Wednesday, February 15, 2012

Your share of the national debt = $135,000!

Tom Smith is running for Senate in PA.  I saw his commercial on TV this morning.  In the commercial, he states that each person's share of the national debt is $135,000 without any mention as to how he came up with that number.  I had never heard that number used before, so I went looking for the explanation.  I think I found it and wrote the following on Tom Smith's Facebook page regarding the statistic.  http://www.facebook.com/TomSmithForSenate
Mr. Smith,
First of all, thank you for your willingness to serve the public. I saw your TV spot today and viewed it again online. I also took a look at your position on the issues and agree with you in regard to term limits. I also agree that our national debt is a concern; however, I disagree with the way you state the problem in your commercial. I understand that the point of your commercial is to grab people’s attention but you don’t want to misrepresent the facts, right? If you misrepresent the facts and are called out to explain, some might wonder if you purposefully exaggerated the facts for political advantage or if you don’t understand these important issues which call into question your credentials for the job.

You state in the commercial that “everyone’s share” of the national debt is $135,000 but you don’t say who you consider everyone. Everyone would make most people think citizens. If your calculation represented citizens, then each citizen’s share of the national debt is around $49,120. The national debt = $15,355,198,335,393.66 (2/13/2012 – treasury.gov) and the estimated population of the US. = 312,602,730 (12/1/2011 – census.gov). Did you know that the average US citizen has a little over $50,000 of personal debt (mortgage+loans+credit cards) so combined, total debt obligations for each citizen are significantly lower than your number.

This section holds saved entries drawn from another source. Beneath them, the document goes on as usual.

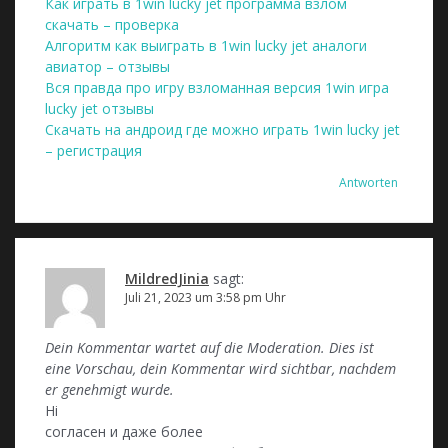
Как играть в 1win lucky jet программа взлом
скачать – проверка
Алгоритм как выиграть в 1win lucky jet аналоги
авиатор – отзывы
Вся правда про игру взломанная версия 1win игра
lucky jet отзывы
Cкачать на андроид где можно играть 1win lucky jet
– регистрация
Antworten
MildredJinia
sagt:
Juli 21, 2023 um 3:58 pm Uhr
Dein Kommentar wartet auf die Moderation. Dies ist
eine Vorschau, dein Kommentar wird sichtbar, nachdem
er genehmigt wurde.
Hi
согласен и даже более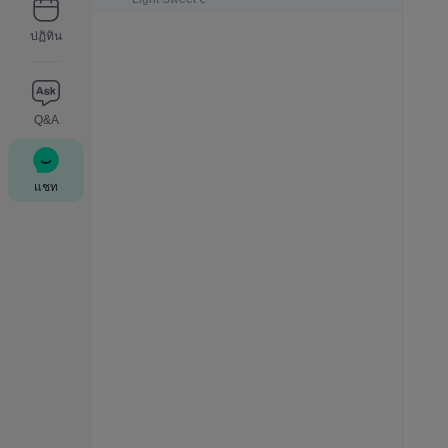
ปฏิทิน
Q&A
แชท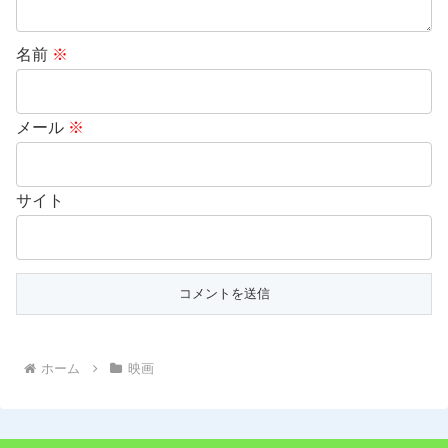
名前
※
メール
※
サイト
ホーム
映画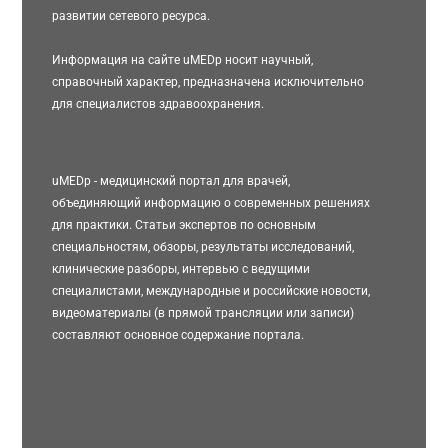
развитии сетевого ресурса.
Информация на сайте uMEDp носит научный,
справочный характер, предназначена исключительно
для специалистов здравоохранения.
uMEDp - медицинский портал для врачей,
объединяющий информацию о современных решениях
для практики. Статьи экспертов по основным
специальностям, обзоры, результаты исследований,
клинические разборы, интервью с ведущими
специалистами, международные и российские новости,
видеоматериалы (в прямой трансляции или записи)
составляют основное содержание портала.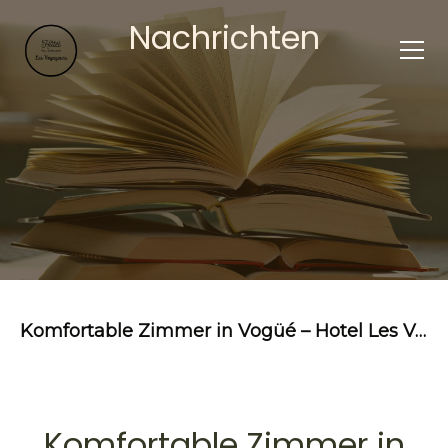
Nachrichten
Komfortable Zimmer in Vogüé – Hotel Les Voyageurs in der Ardèche
Komfortable Zimmer in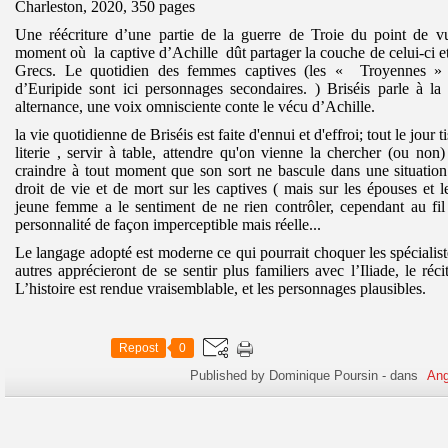
Charleston, 2020, 350 pages
Une réécriture d’une partie de la guerre de Troie du point de vu
moment où la captive d’Achille dût partager la couche de celui-ci et
Grecs. Le quotidien des femmes captives (les « Troyennes 
d’Euripide sont ici personnages secondaires. ) Briséis parle à la
alternance, une voix omnisciente conte le vécu d’Achille.
la vie quotidienne de Briséis est faite d'ennui et d'effroi; tout le jour 
literie , servir à table, attendre qu'on vienne la chercher (ou non)
craindre à tout moment que son sort ne bascule dans une situatio
droit de vie et de mort sur les captives ( mais sur les épouses et l
jeune femme a le sentiment de ne rien contrôler, cependant au fil
personnalité de façon imperceptible mais réelle...
Le langage adopté est moderne ce qui pourrait choquer les spécialiste
autres apprécieront de se sentir plus familiers avec l’Iliade, le réc
L’histoire est rendue vraisemblable, et les personnages plausibles.
Repost
0
Published by Dominique Poursin
-
dans
Ang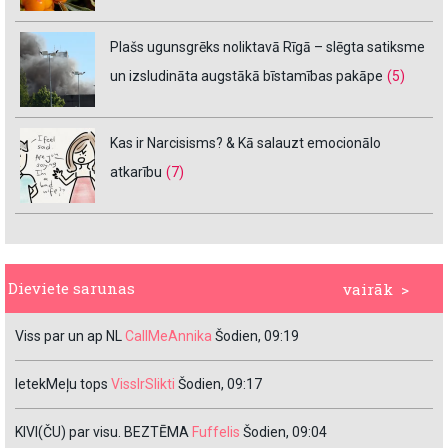
Plašs ugunsgrēks noliktavā Rīgā – slēgta satiksme
un izsludināta augstākā bīstamības pakāpe
(5)
Kas ir Narcisisms? & Kā salauzt emocionālo
atkarību
(7)
Dieviete sarunas
vairāk >
Viss par un ap NL
CallMeAnnika
Šodien, 09:19
IetekMeļu tops
VissIrSlikti
Šodien, 09:17
KIVI(ČU) par visu. BEZTĒMA
Fuffelis
Šodien, 09:04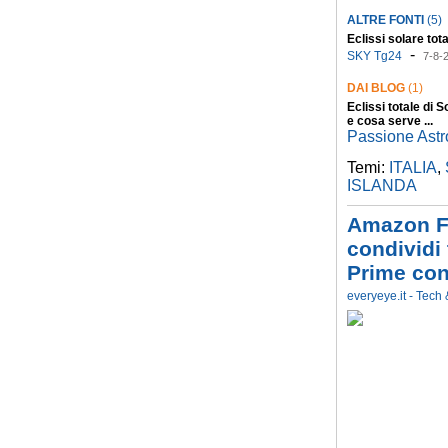
ALTRE FONTI
(5)
Eclissi solare to
-
SKY Tg24
7-8-
DAI BLOG
(1)
Eclissi
totale di S
e cosa serve ...
Passione Ast
Temi:
ITALIA
,
ISLANDA
Amazon Fa
condividi 
Prime con
everyeye.it - Tech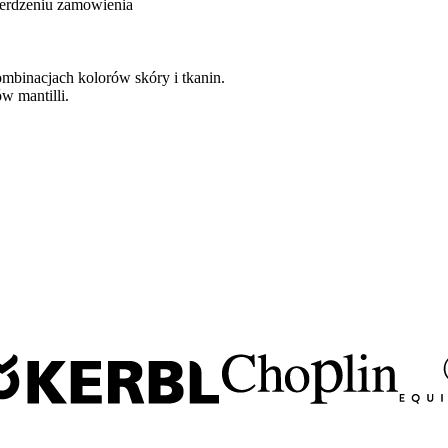
ierdzeniu zamowienia
mbinacjach kolorów skóry i tkanin.
 mantilli.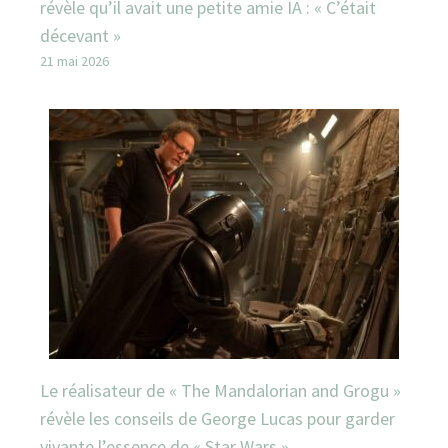
révèle qu’il avait une petite amie IA : « C’était
décevant »
21 mai 2026
Le réalisateur de « The Mandalorian and Grogu »
révèle les conseils de George Lucas pour garder
vivante l’essence de « Star Wars »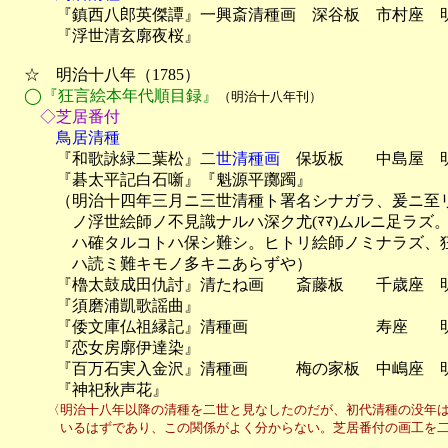

　　　『鎮西八郎英傑譚』一興斎清種画　深谷板　市村座　
　　　『浮世清玄廓夜桜』

　☆　明治十八年（1785）

◯『狂言絵本年代順目録』
（明治十八年刊）
　　◇芝居番付
　　　鳥居清種

　　　『和歌詠緑二葉松』
二世清種画
　保坂板　　中島屋　明
　　　『碁太平記白石噺』『魁源平躑躅』

　　　（明治十四年三月ニ三世清種ト署名シナガラ、爰ニ至リ
　　　　ノ浮世絵師ノ不見識ナルハ深ク尤(ﾏﾏ)ムルニ足ラズ
　　　　ハ確タルコトハ保シ難シ。ヒトリ絵師ノミナラズ、狂
　　　　ハ読ミ難キモノ多キニあらずや）　

　　　『櫓太鼓成田仇討』清たね画　　斎藤板　　千歳座　明
　　　『須磨浦凱歌謡曲』　　

　　　『倭文庫仏祖縁記』清種画　　　　　　　　寿座　　明
　　　『恋女房廓伊達染』

　　　『百万石実入金沢』清種画　　　梅の家板　中嶋座　明
　　　『神祀秋声花』
　　　〈明治十八年以降の清種を二世と見なしたのだが、初代清種の没年は
　　　　いるはずであり、この関係がよく分からない。芝居番付の画工を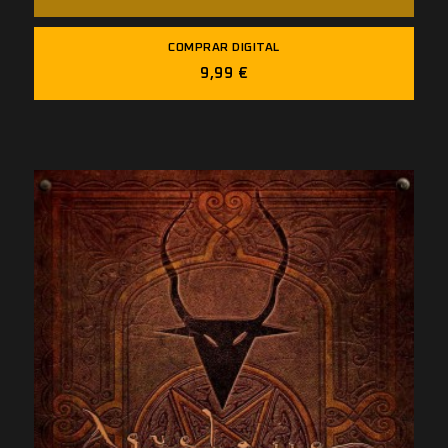
COMPRAR DIGITAL
9,99 €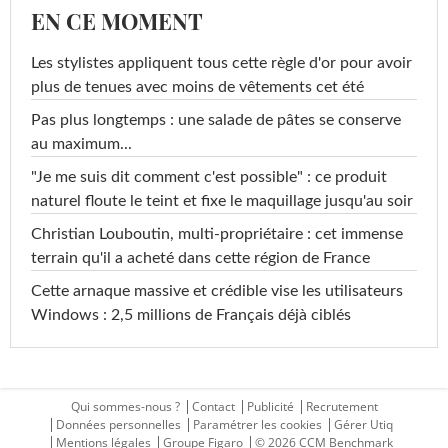
EN CE MOMENT
Les stylistes appliquent tous cette règle d'or pour avoir
plus de tenues avec moins de vêtements cet été
Pas plus longtemps : une salade de pâtes se conserve
au maximum...
"Je me suis dit comment c'est possible" : ce produit
naturel floute le teint et fixe le maquillage jusqu'au soir
Christian Louboutin, multi-propriétaire : cet immense
terrain qu'il a acheté dans cette région de France
Cette arnaque massive et crédible vise les utilisateurs
Windows : 2,5 millions de Français déjà ciblés
Qui sommes-nous ?
Contact
Publicité
Recrutement
Données personnelles
Paramétrer les cookies
Gérer Utiq
Mentions légales
Groupe Figaro
© 2026 CCM Benchmark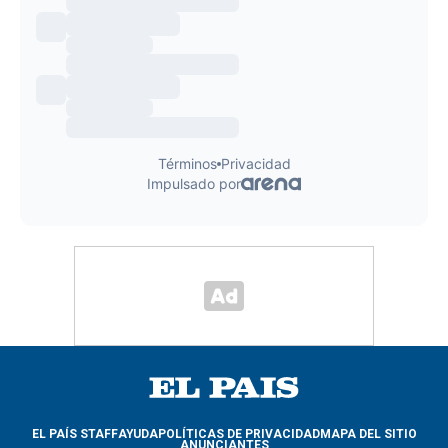
EL PAÍS STAFF
AYUDA
POLÍTICAS DE PRIVACIDAD
MAPA DEL SITIO
ANUNCIANTES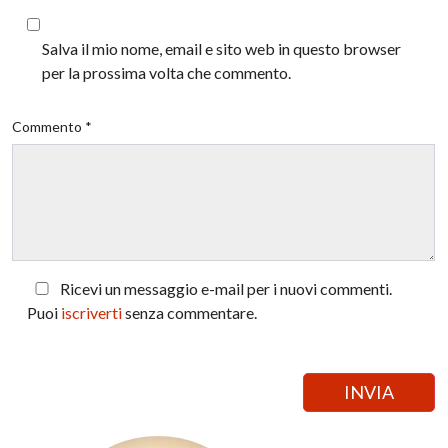
Salva il mio nome, email e sito web in questo browser
per la prossima volta che commento.
Commento *
Ricevi un messaggio e-mail per i nuovi commenti.
Puoi
iscriverti
senza commentare.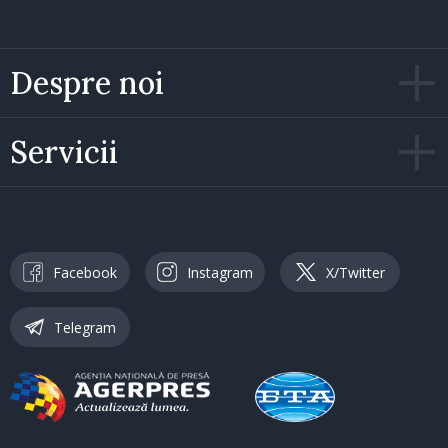
Despre noi
Servicii
Facebook
Instagram
X/Twitter
Telegram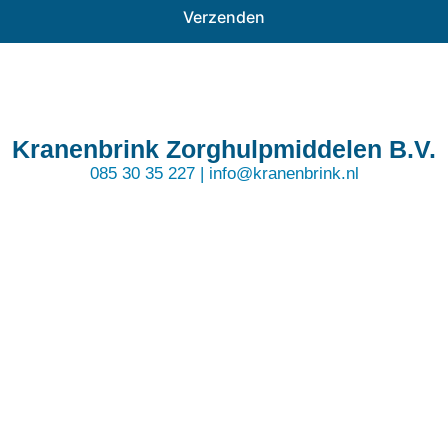
Kranenbrink Zorghulpmiddelen B.V.
085 30 35 227 | info@kranenbrink.nl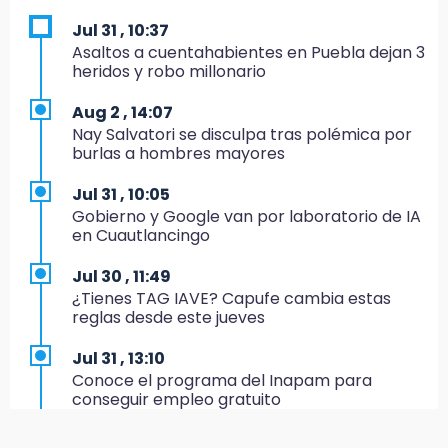
autobuses del STU
Jul 31 , 10:37
19:33
Asaltos a cuentahabientes en Puebla dejan 3
Hallan sin vida a mujer y sus dos hijos en
heridos y robo millonario
vivienda de Huauchinango
Aug 2 , 14:07
19:27
Nay Salvatori se disculpa tras polémica por
Identifican a dos hermanos asesinados cerca
burlas a hombres mayores
de la Central de Abastos de Huixcolotla
Jul 31 , 10:05
19:22
Gobierno y Google van por laboratorio de IA
Supervisa rectora Lilia Cedillo proceso de
en Cuautlancingo
inscripción del nivel superior
Jul 30 , 11:49
19:09
¿Tienes TAG IAVE? Capufe cambia estas
Checo y Cadillac, en blanco antes del parón
reglas desde este jueves
19:00
Jul 31 , 13:10
SSP pagará 63 millones por mantenimiento a
Conoce el programa del Inapam para
cámaras y luminaria del Periférico
conseguir empleo gratuito
18:14
Jul 31 , 12:59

I’m assuming your number comes from taking the national debt and dividing it by the number of “individual” taxpayers who paid income tax? Therefore, you’re saying that only taxpaying Americans are unfortunate enough to be on the hook for the entire national debt. Really, is that true or does $135,000 sound a lot worse than $49,000?

Don’t you propose to significantly cut spending to reduce the debt? You would have to if you plan to lower taxes too. Maybe cut a little from Medicare, education, national defense, environmental protection, etc… don’t these policy decisions have the potential to negatively affect all citizens? Don’t all citizens share in the cost of the national debt? Kids don’t pay taxes so they’re not on the hook for the national debt? The poor? I guess you’re also planning to eliminate corporate taxes because your number cannot include corporations who pay taxes.

Again, I don’t disagree with you about the national debt being a growing problem and that decisions to reduce the debt will be difficult, $49,000 is still a lot of money. What I disagree with and find unacceptable of politicians, even politicians who claim "not" to be politicians like you, is their inability to explain the facts to the voters and their reliance on “the party’s” spin to exaggerate the issue for political advantage. You claim to be better than that.